I recently interviwed Charlotte Erwin at Zephyr Real Estate who said, "Those changes just don't reflect reality. Short sales and foreclosures are the hardest deals to close, and only about 20% actually end up closing. I have clients who have done all their homework, have taken the DALP classes, and who will now be crushed that they are now supposed to try to hit a nearly impossible target. These changes are not likely to result in a positive outcome for my clients."
I think the fairest thing the DALP people could have done was stick to a "first come, first served" program. First-time buyers can understand that a program has run out of funds, but they cannot understand why the City would eviscerate a program with no good reason.
What If I Don't Qualify for My TIC Conversion Loan?
These tough economic times are hitting TICs just like every other type of property.
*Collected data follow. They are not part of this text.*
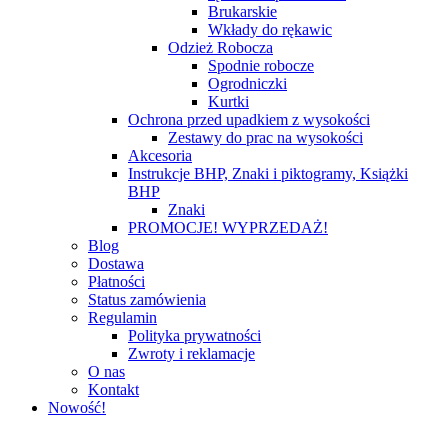
Brukarskie
Wkłady do rękawic
Odzież Robocza
Spodnie robocze
Ogrodniczki
Kurtki
Ochrona przed upadkiem z wysokości
Zestawy do prac na wysokości
Akcesoria
Instrukcje BHP, Znaki i piktogramy, Książki
BHP
Znaki
PROMOCJE! WYPRZEDAŻ!
Blog
Dostawa
Płatności
Status zamówienia
Regulamin
Polityka prywatności
Zwroty i reklamacje
O nas
Kontakt
Nowość!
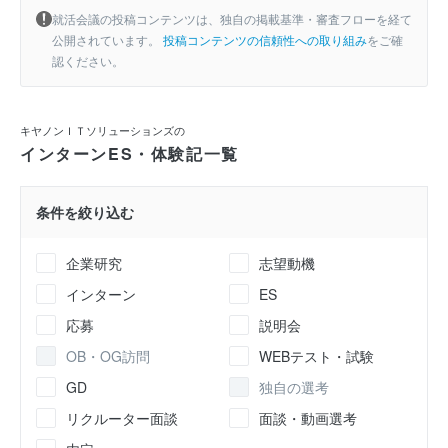
就活会議の投稿コンテンツは、独自の掲載基準・審査フローを経て
公開されています。
投稿コンテンツの信頼性への取り組み
をご確
認ください。
キヤノンＩＴソリューションズの
インターンES・体験記一覧
条件を絞り込む
企業研究
志望動機
インターン
ES
応募
説明会
OB・OG訪問
WEBテスト・試験
GD
独自の選考
リクルーター面談
面談・動画選考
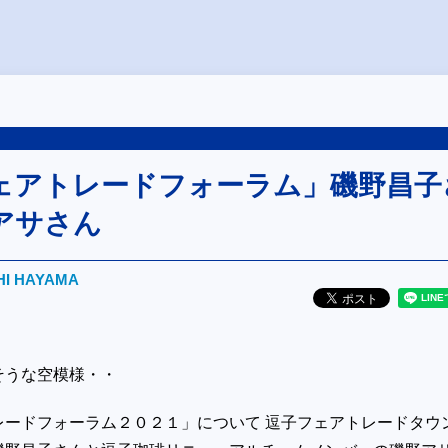
ェアトレードフォーラム」磯野昌子
アサさん
HI HAYAMA
そうな空模様・・
レードフォーラム２０２１」について 逗子フェアトレードタウ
Many TIC buyers between 2003 and 2007 purchased their building with an 80% first mortgage and a 10% equity line or second mortgage, and now find their equity position of 10% is in grave jeopardy because their building has lost value.
Another problem TIC owners can face is an unexpected job loss and all the problems that go with that. Even if the TIC partner is able to pay the monthly payments from savings, job loss can cause real problems when there is a need for the rest of the group to move on to complete the conversion or simply to take advantage of a lower interest rate.
As a TIC mortgage specialist, I am often asked, "What if my condo conversion is complete and I'm now ready to refinance into a separate condo loan, but one of my partners has lost his job? What happens? Do I need to wait until my TIC partner gets another job?"
According to TIC attorney Andrew Sirkin, the answer is "no". Under most TIC agreements, any one of the TIC partners can force a sale simply be declaring (in writing) that they plan to refinance. If the other partners are unable to participate in a new group loan, they must sell. The same applies if one TIC partner wishes or needs to sell his unit; by declaring her intention in writing, and setting forth a timeline ("I will be selling my unit within 6 months"), the other owners will also be forced to sell if they cannot qualify to participate in a new loan with a new buyer.
Yes, this is a horrible result for the party who lost his job and now may face losing his home. If the parties have enjoyed a good relationship in the past, one would hope something less harsh could be worked out.
If you are faced with this situation, please be sure to check your TIC agreement for details.